Single Particle Analysis provides a level of detail that is masked in ensemble studies. Through SPA, we can identify multi-emitter behavior and defect interactions [1], quantify ultimate performance metrics like near-unity biexciton yields [2], visualize and engineer photostability by suppressing blinking [3], and dissect complex excitonic states within a single nanocrystal [2]. These capabilities allow us to understand and engineer nanomaterials for next-generation quantum and optoelectronic applications.
[1] Zhou, X. et al. Highly Emissive Zero-Dimensional Cesium Lead Iodide Perovskite Nanocrystals with Thermally Activated Delayed Photoluminescence. J. Phys. Chem. Lett. 2023, *14*, 2933–2939.

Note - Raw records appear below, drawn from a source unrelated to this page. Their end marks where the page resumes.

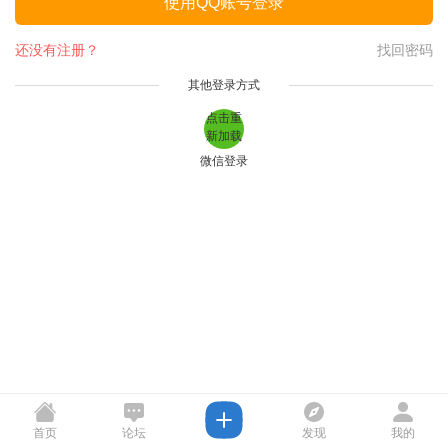
使用QQ账号登录
还没有注册？
找回密码
其他登录方式
点击重
新加载
微信登录
首页
论坛
发现
我的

[2] Marder, A. A. et al. CdS/CdSe/CdS Spherical Quantum Wells with Near-Unity Biexciton Quantum Yield for Light-Emitting-Device Applications. ACS Materials Lett. 2023, *5*, 1411–1419.
[3] Harankahage, D. et al. Quantum Shell in a Shell: Engineering Colloidal Nanocrystals for a High-Intensity Excitation Regime. J. Am. Chem. Soc. 2023, *145*, 13326–13334.